Savannah Cement starts production
Kenya’s sixth cement maker, Savannah Cement, has begun production at its Athi River EPZ-based plant ahead of official commissioning by President Kibaki before year-end.
Savannah Cement has already started receiving orders for export to Tanzania, Uganda, Burundi, and South Sudan, an official said yesterday. Regional sales are expected to take up 80 per cent of production as the firm is based in an Export Processing Zone.
The Sh8.5 billion factory has an annual production capacity of 1.5 million tonnes with an expansion allowance to double this. The total cost for phase two, including setting up a clinker plant, is Sh16 billion.
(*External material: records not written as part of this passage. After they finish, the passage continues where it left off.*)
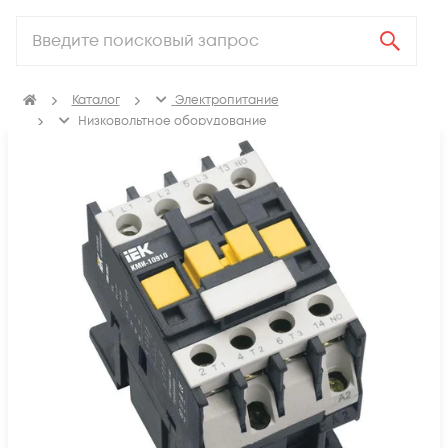
Каталог
Электропитание
Низковольтное оборудование
Контакторы, пускатель магнитный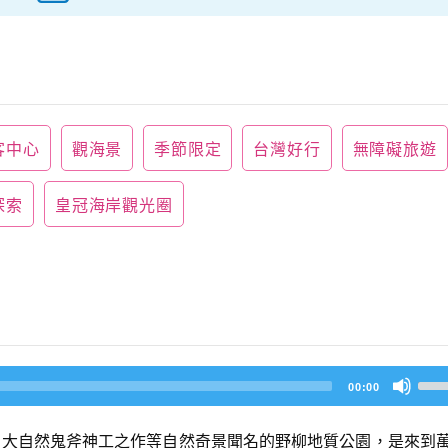
客中心
觀海景
季節限定
台灣好行
無障礙旅遊
探索
皇冠海岸觀光圈
U
00:00
s
e
U
、大自然鬼斧神工之作等自然奇景聞名的野柳地質公園，是來到
p/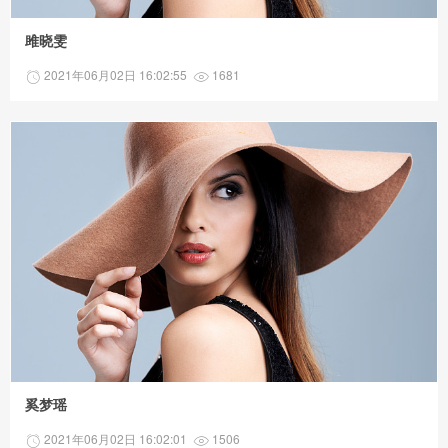
雎晓雯
2021年06月02日 16:02:55
1681
奚梦瑶
2021年06月02日 16:02:01
1506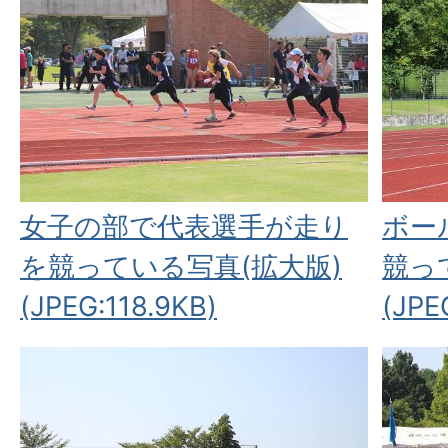
女子の部で代表選手が走り
ボー
を競っている写真(拡大版)
競っ
(JPEG:118.9KB)
(JPE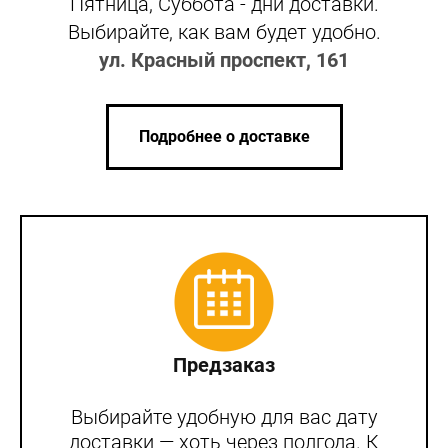
Пятница, Суббота - дни доставки.
Выбирайте, как вам будет удобно.
ул. Красный проспект, 161
Подробнее о доставке
Предзаказ
Выбирайте удобную для вас дату
доставки — хоть через полгода. К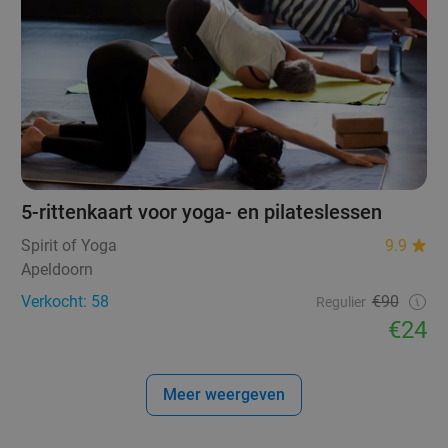
5-rittenkaart voor yoga- en pilateslessen
Spirit of Yoga
9.9
Apeldoorn
Verkocht: 58
€90
Regulier
€24
Meer weergeven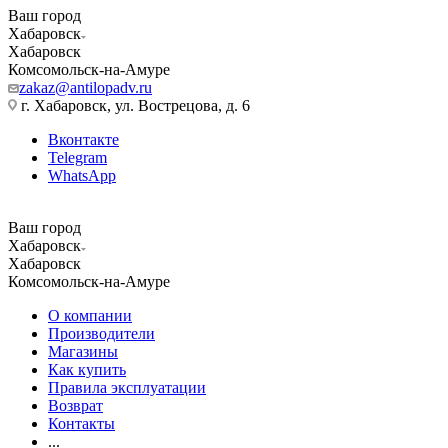
Ваш город
Хабаровск
Хабаровск
Комсомольск-на-Амуре
zakaz@antilopadv.ru
г. Хабаровск, ул. Вострецова, д. 6
Вконтакте
Telegram
WhatsApp
Ваш город
Хабаровск
Хабаровск
Комсомольск-на-Амуре
О компании
Производители
Магазины
Как купить
Правила эксплуатации
Возврат
Контакты
...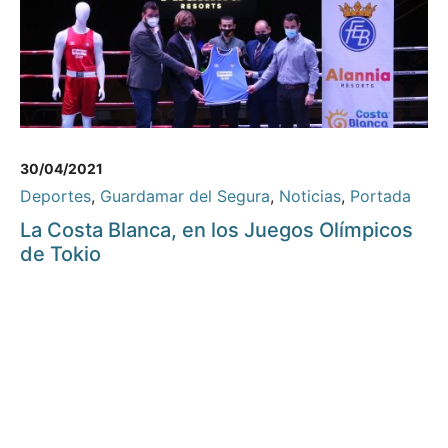
30/04/2021
Deportes
,
Guardamar del Segura
,
Noticias
,
Portada
La Costa Blanca, en los Juegos Olímpicos
de Tokio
“Production at the plant is already ongoing and we will be servicing regional orders beginning next week,” said Benson Ndeta, the Savannah Cement chairman.
“We have delayed delivery as we had not received the diamond mark of quality from the Kenya Bureau of Standards. We got the quality mark last week and we are now fully ready.” Savannah is a 40:40:20 JV between Savannah Heights, a consortium of local investors, Wan-Ho, a Chinese investment firm, and Acme Cement, also from China.
Its entry into the Kenyan cement market signals fresh pressure for operators already feeling the pinch after the launch of Mombasa and National Cement firms.
The three new firms have invested massively in a sector traditionally controlled by three firms — Bamburi, EAPCC, and Athi River Mining.
“Local demand for cement continues to outstrip supply and the scenario is even worse in the regional market. This is why we have confidently invested heavily in this plant as we seek to secure a sizeable share in both markets,” said Ndeta.
Savannah plant’s production compares well with those of established players such as Bamburi’s 2.3 million tonnes, EAPCC 1.4 million tonnes, and ARM 650,000 tonnes.
A recent report by Standard Investment Bank indicates that new firms have been increasing market share at the expense of large incumbents who have adopted less aggressive expansion strategies.
“Over the next five years we expect market share to shift from multinationals to new, more aggressive, non-listed players,” the report reads in part. “While multinationals accounted for 86.5% of total capacity in 2005, this is expected to dip to 52.2% by 2015.
Timothy Wambu, an analyst with African Alliance, noted that Savannah’s plan to set up a one million per year clinker plant beginning 2013 will go a long way in helping the firm improve on market share.
Currently, Savannah imports clinker, the core input in the manufacture of cement, and is counting on in-house production in the next two years to lower the cost of cement production and increase its margins.